This site’s mission has always been to focus on the media and its impact on society and culture. But this morning I was just thinking about how dysfunctional some of our political institutions are, and I thought I’d wander off the reservation for a while.

Friday President Obama had to make recess appointments for 15 nominees to federal posts because Senate Republicans refuse to permit a vote on them. And there are still dozens more in the same state of partisan limbo. In addition to that, Republicans have conducted a record breaking number of filibusters in their attempt to supersede the will of the Senate and the voters.

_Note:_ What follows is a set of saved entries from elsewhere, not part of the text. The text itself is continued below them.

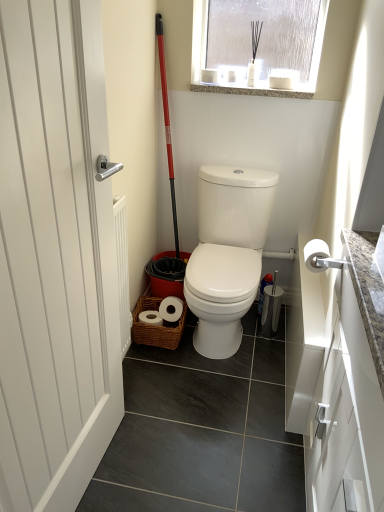 Question: From a real-world perspective, is granite at upper center on top of white matte toilet paper at right?

Choices:
 (A) no
 (B) yes

Answer: (B)

Question: Is granite at upper center smaller than white matte toilet paper at right?

Choices:
 (A) no
 (B) yes

Answer: (A)

Question: Is granite at upper center positioned with its back to white matte toilet paper at right?

Choices:
 (A) yes
 (B) no

Answer: (B)

Question: Does granite at upper center turn towards white matte toilet paper at right?

Choices:
 (A) yes
 (B) no

Answer: (B)

Question: From the image's perspective, is granite at upper center under white matte toilet paper at right?

Choices:
 (A) yes
 (B) no

Answer: (B)

Question: Is white matte door at left inside or outside of white matte toilet paper at right?

Choices:
 (A) inside
 (B) outside

Answer: (B)

Question: From their relative heights in the image, would you say white matte door at left is taller or shorter than white matte toilet paper at right?

Choices:
 (A) short
 (B) tall

Answer: (B)

Question: Considering the positions of point (29, 173) and point (314, 264), is point (29, 173) closer or farther from the camera than point (314, 264)?

Choices:
 (A) closer
 (B) farther

Answer: (A)

Question: Relative to white matte toilet paper at right, is white matte door at left in front or behind?

Choices:
 (A) front
 (B) behind

Answer: (A)

Question: In the image, is granite at upper center positioned in front of or behind white matte toilet paper at right?

Choices:
 (A) behind
 (B) front

Answer: (A)

Question: From the image's perspective, is granite at upper center positioned above or below white matte toilet paper at right?

Choices:
 (A) below
 (B) above

Answer: (B)

Question: Considering the positions of granite at upper center and white matte toilet paper at right in the image, is granite at upper center taller or shorter than white matte toilet paper at right?

Choices:
 (A) tall
 (B) short

Answer: (B)

Question: Do you think granite at upper center is within white matte toilet paper at right, or outside of it?

Choices:
 (A) outside
 (B) inside

Answer: (A)

Question: From the image's perspective, relative to granite at upper center, is white matte door at left above or below?

Choices:
 (A) below
 (B) above

Answer: (A)

Question: Choose the correct answer: Is white matte door at left inside granite at upper center or outside it?

Choices:
 (A) inside
 (B) outside

Answer: (B)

All of this leads me to question whether the Senate is an anachronism that no longer serves the best interests of democracy. States do not have the sort of parochial concerns that were once a part of the independent and geographically distinct colonies that made up the early confederation. Citizens migrate throughout the nation with little regard to loyalty based on home state affiliation. But the most striking illustration of the Senate having outgrown its usefulness is this chart I drew up:


[Detail breakdown in comments]

What I’d like to know is why do 31.4 million Americans in the twenty smallest states command a 40% share of the votes in the Senate, while 36.9 million Americans in California alone have only 2%? Is that democratic? Have those small-staters done something to deserve so much more influence over the country? Not so far as I can tell. Yet they have a theoretical veto power over the other 276 million citizens in the rest of the nation. That’s just not right.

What this amounts to is that a bunch of states that are mostly inhabited by brush and rodents have an inordinate sway over the laws that govern the vast majority of the country. And it’s often the senators from those small states who are the most obstructionist members of the body.

Maybe it’s time for a change. Maybe senators should represent districts whose lines are determined by population rather than by state boundaries. That would seem to be a much more fair and democratic way of handling this. Personally, I’m pretty tired of watching 10% of the country dictate how the other 90% are going to live.

I know this is not a new question, and there are barriers to any substantive change (mainly because the same small-staters would oppose it in the Senate). But it doesn’t hurt to bring it up from time to time and to hold out some hope that positive, democratic reform might still be possible. Because, in the end, no one should be allowed to be more equal than anyone else in America. No, seriously.